Point/Counterpoint with Carnahan/Scott on Mo’s defunct photo ID law
Monday’s U.S. Supreme Court ruling in favor of Indiana’s mandate requiring voters to produce a government-issued photo ID produced a lot of reaction in Missouri.
Some of the best analysis of the impact in Missouri, from both sides, came from Secretary of State Robin Carnahan, a critic of the photo ID requirement, and from state Sen. Delbert Scott, R-Lowry City, one of the original sponsors of the photo-ID law that the Missouri Supreme Court struck down in 2006.
Because the state high court ruled that Missouri’s requirement violated the state’s constitution, the decision wasn’t affected by the U.S. Supreme Court ruling.
At issue now: will photo-ID supporters seek to resurrect Missouri’s law? Doing so will require a statewide vote.
Here’s the assessments of Carnahan and Scott, both from interviews with my colleague — reporter Adam Jadhav — who worked with me on a story for Tuesday’s Post-Dispatch.
First, Scott:
“I think the (U.S. Supreme Court) ruling itself shows that Missouri’s attempt to provide fair elections was right on target and did not disenfranchise people,” he said.

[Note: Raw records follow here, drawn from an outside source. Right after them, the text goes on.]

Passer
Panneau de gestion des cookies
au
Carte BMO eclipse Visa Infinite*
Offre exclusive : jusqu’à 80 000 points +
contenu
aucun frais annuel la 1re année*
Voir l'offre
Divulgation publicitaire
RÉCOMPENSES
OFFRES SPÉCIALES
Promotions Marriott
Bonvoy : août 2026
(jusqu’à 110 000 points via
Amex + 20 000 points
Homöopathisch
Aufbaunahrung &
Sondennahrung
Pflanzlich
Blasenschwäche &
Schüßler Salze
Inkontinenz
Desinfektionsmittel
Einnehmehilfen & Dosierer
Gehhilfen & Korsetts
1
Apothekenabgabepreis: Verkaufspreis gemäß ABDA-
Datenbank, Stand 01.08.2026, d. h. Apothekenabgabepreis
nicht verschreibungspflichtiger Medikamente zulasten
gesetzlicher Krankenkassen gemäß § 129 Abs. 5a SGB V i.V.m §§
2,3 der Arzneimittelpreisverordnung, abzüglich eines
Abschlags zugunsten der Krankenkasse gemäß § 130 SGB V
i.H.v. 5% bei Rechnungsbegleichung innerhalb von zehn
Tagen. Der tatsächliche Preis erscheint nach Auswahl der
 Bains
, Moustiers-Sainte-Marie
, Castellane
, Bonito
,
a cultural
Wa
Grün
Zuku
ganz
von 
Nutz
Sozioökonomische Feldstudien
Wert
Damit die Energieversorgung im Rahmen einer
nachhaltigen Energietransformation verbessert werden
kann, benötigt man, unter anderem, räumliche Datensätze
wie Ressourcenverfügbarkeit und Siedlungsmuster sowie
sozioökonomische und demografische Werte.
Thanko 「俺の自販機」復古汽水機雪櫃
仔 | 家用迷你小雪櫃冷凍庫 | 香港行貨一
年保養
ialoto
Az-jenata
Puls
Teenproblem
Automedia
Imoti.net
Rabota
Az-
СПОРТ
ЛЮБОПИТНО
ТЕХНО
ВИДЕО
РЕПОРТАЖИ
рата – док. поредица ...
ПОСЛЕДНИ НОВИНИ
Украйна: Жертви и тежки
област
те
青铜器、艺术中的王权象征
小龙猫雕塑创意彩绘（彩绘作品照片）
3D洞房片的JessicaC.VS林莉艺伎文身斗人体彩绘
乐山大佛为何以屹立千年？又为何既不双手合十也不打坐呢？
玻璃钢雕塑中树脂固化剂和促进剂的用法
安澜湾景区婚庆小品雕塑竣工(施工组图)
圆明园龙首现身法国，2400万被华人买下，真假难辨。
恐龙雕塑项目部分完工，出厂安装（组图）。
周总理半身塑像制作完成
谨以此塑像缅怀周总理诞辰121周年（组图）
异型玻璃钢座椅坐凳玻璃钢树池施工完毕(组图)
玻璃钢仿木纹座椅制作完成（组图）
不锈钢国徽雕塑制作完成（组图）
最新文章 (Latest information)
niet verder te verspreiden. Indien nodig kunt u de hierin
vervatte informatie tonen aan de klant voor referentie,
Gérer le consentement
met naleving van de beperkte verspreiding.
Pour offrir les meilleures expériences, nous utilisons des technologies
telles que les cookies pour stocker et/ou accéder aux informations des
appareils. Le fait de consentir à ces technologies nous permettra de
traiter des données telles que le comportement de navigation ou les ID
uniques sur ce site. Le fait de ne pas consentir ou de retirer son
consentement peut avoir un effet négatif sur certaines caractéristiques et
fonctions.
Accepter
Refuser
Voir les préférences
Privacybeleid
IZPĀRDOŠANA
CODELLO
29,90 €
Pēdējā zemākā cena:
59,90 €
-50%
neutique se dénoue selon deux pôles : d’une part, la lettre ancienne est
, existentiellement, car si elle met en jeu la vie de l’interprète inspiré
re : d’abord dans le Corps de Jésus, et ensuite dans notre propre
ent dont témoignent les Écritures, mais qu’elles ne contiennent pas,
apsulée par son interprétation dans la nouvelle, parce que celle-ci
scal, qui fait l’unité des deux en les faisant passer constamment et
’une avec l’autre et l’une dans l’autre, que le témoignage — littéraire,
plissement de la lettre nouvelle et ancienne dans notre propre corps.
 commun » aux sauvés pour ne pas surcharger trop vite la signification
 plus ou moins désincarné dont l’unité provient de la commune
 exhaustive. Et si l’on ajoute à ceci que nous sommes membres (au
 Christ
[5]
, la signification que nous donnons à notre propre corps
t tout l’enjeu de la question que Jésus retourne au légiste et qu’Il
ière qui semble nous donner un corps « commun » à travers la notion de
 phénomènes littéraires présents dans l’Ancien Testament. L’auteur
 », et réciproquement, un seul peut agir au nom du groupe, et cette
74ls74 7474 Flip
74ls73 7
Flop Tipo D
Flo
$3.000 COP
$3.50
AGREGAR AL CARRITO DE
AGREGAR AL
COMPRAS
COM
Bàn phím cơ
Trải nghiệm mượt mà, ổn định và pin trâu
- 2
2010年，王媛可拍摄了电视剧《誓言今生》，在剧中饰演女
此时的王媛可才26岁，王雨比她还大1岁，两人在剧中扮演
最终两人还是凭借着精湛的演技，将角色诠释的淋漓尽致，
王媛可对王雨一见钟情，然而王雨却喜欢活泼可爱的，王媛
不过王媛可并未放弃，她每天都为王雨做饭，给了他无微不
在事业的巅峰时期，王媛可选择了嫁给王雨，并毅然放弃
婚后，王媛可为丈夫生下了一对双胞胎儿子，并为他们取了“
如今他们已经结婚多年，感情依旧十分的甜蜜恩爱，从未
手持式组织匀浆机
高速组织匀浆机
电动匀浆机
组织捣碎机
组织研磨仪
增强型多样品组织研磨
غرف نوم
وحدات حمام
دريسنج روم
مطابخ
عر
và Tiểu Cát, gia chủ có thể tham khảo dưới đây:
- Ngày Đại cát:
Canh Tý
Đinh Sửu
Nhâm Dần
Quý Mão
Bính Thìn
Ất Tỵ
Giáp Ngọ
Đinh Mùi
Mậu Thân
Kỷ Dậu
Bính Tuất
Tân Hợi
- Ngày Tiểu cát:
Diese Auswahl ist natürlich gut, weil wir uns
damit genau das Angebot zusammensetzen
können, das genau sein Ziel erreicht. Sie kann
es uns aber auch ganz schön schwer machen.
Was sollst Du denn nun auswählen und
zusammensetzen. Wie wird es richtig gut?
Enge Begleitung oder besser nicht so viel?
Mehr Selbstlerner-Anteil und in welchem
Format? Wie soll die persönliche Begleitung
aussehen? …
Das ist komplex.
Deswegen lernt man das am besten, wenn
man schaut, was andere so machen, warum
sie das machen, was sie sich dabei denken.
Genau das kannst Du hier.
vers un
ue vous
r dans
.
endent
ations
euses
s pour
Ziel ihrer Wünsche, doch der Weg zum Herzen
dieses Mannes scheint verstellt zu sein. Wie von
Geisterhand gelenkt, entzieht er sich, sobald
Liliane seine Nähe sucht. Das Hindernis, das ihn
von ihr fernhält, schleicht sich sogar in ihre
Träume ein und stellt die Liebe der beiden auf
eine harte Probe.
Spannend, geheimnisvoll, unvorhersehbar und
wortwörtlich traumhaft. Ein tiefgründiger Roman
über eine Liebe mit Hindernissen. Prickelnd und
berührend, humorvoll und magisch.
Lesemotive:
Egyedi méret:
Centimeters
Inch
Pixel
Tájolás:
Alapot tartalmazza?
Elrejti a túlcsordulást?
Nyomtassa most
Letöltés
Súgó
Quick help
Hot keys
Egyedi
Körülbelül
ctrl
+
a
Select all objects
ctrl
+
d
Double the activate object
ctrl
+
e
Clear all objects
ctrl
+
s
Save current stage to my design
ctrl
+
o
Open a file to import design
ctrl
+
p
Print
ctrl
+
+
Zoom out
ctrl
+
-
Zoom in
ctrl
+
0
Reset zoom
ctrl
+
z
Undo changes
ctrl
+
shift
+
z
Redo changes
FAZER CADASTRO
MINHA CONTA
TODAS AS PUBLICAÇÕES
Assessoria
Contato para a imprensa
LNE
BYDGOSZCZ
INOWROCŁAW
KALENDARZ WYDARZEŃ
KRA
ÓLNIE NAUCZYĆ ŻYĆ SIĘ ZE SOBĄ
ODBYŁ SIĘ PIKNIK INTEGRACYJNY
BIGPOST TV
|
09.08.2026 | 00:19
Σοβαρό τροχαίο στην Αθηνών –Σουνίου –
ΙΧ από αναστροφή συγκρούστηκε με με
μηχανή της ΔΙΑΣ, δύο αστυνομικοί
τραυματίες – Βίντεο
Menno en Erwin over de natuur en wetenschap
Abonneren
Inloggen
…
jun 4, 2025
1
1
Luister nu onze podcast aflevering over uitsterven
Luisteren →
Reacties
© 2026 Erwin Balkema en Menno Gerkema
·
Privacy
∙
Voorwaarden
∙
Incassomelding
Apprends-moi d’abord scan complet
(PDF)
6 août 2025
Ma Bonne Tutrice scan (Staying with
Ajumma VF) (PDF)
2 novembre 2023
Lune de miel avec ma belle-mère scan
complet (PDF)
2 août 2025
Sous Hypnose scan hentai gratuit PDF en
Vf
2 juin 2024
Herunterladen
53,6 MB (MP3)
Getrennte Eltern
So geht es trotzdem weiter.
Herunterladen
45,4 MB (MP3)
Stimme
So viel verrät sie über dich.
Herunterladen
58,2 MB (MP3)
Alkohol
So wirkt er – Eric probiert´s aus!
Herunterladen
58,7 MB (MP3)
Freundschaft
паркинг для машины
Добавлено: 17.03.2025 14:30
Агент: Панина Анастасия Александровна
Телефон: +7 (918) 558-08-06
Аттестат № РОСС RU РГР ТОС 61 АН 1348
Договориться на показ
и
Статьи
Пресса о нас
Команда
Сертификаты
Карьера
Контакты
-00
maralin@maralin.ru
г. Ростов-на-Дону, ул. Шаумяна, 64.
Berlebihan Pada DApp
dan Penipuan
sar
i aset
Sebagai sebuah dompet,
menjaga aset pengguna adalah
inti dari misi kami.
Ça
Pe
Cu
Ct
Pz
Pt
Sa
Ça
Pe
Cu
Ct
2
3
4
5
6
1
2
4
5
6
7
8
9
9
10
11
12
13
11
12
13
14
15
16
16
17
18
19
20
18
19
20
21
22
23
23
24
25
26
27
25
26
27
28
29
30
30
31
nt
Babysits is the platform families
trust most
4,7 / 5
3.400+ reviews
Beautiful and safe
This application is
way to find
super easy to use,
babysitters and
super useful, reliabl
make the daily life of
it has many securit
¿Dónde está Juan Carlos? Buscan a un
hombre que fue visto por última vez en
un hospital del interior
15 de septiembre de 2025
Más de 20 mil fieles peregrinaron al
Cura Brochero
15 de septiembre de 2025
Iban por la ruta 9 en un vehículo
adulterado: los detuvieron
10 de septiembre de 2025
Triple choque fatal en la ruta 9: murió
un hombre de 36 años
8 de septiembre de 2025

“This allows us to feel sure in going back to address the Missouri state Supreme Court’s ruling.”
“The encouraging part is that it the U.S. Supreme Court is saying that a photo id requirement does not disenfranchise people and that it is a reasonable way to provide some validity and security in elections,” Scott continued.
“When you provide a free photo id, which is no more of a burden than you have to have to get on a plane or go to the store and rent a video, it’s just not something that is a hurdle for voters.”
Still, Scott acknowledged that it was unlikely that a new Missouri version could be in place by the November presidential election.
“It would be very difficult in the three weeks remaining to get something — that the Democrats will make very controversial — passed through the legislature.”
“And even if it’s passed and signed and then approved by voters in August, the Democrats will challenge this thing. That’s without question…”
Now, Carnahan:
“(The SCOTUS decision) doesn’t change the fact that the Missouri Supreme Court found a voter ID law unduly burdensome based on our own state constitution,” she said.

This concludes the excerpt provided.